SALAMANCA — A study on the future of the wells and water plant in the city of Salamanca will be coming soon after approval for a grant to pay for it by the Common Council.

The council at its Sept. 25 meeting authorized the city’s Board of Public Utilities to apply for a $30,000 grant for engineers to do a feasibility study for phase two of the city’s water plant well project, which would be to repair or replace several of the city’s wells and pumps.

During the pre-council work session, BPU General Manager Dennis Hensel explained to the council that half of the city’s well field is off and they need to get some of the pumps replaced.

“If we’re just running off of four pumps down here at the water plant, the pump that we have now is so powerful that it can create a vacuum and it can collapse those four wells that we’re running off of,” he said

The BPU would need to install a variable frequency drive that would slowly ramp up the suction so that it can’t create a big suction at the bottom of the wells and cause them to collapse, Hensel said.

The pre-development planning grant from the U.S. Department of Agriculture for the engineering feasibility study is for up to $30,000 or 75 percent of the total cost of the study.

After the study, Hensel said the next plan would be to seek the money to make the repairs to the wells.
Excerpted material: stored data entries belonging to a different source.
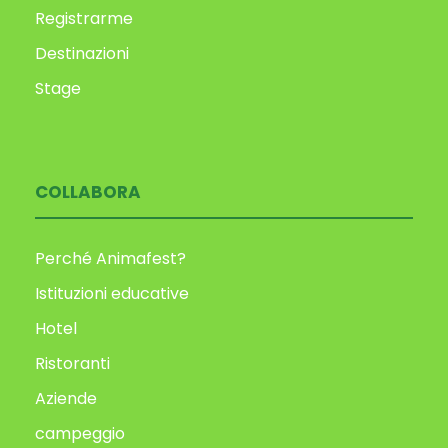
Registrarme
Destinazioni
Stage
COLLABORA
Perché Animafest?
Istituzioni educative
Hotel
Ristoranti
Aziende
campeggio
“We know right now that what they would like to see is for us to close down the water plant, but I don’t want to do that,” he said. “If we can show them that we can rehab it with new pumps and a generator that can work while the power’s off, then we’ll be able to keep it.”

If the city water plant didn’t remain open, Hensel said the city could have to use the well in Great Valley as the primary source of water for the city, which would cost millions of dollars more.

“That well has no infrastructure, no pumping or no pump building or anything as it stands now,” he said. “These are the things the engineers will look at in this feasibility study and give us the best cost for the direction to proceed in.”

Council member Michael Lonto, R-Ward 3, wondered what effect having to use the Great Valley well would have on the fire department, which Hensel said would be a great effect.

“If we can’t maintain our tank levels on just four wells, we’re going to have the Great Valley pump picking up all that slack on a daily basis,” he said. “And we like to see that Great Valley well shut off every now and then.”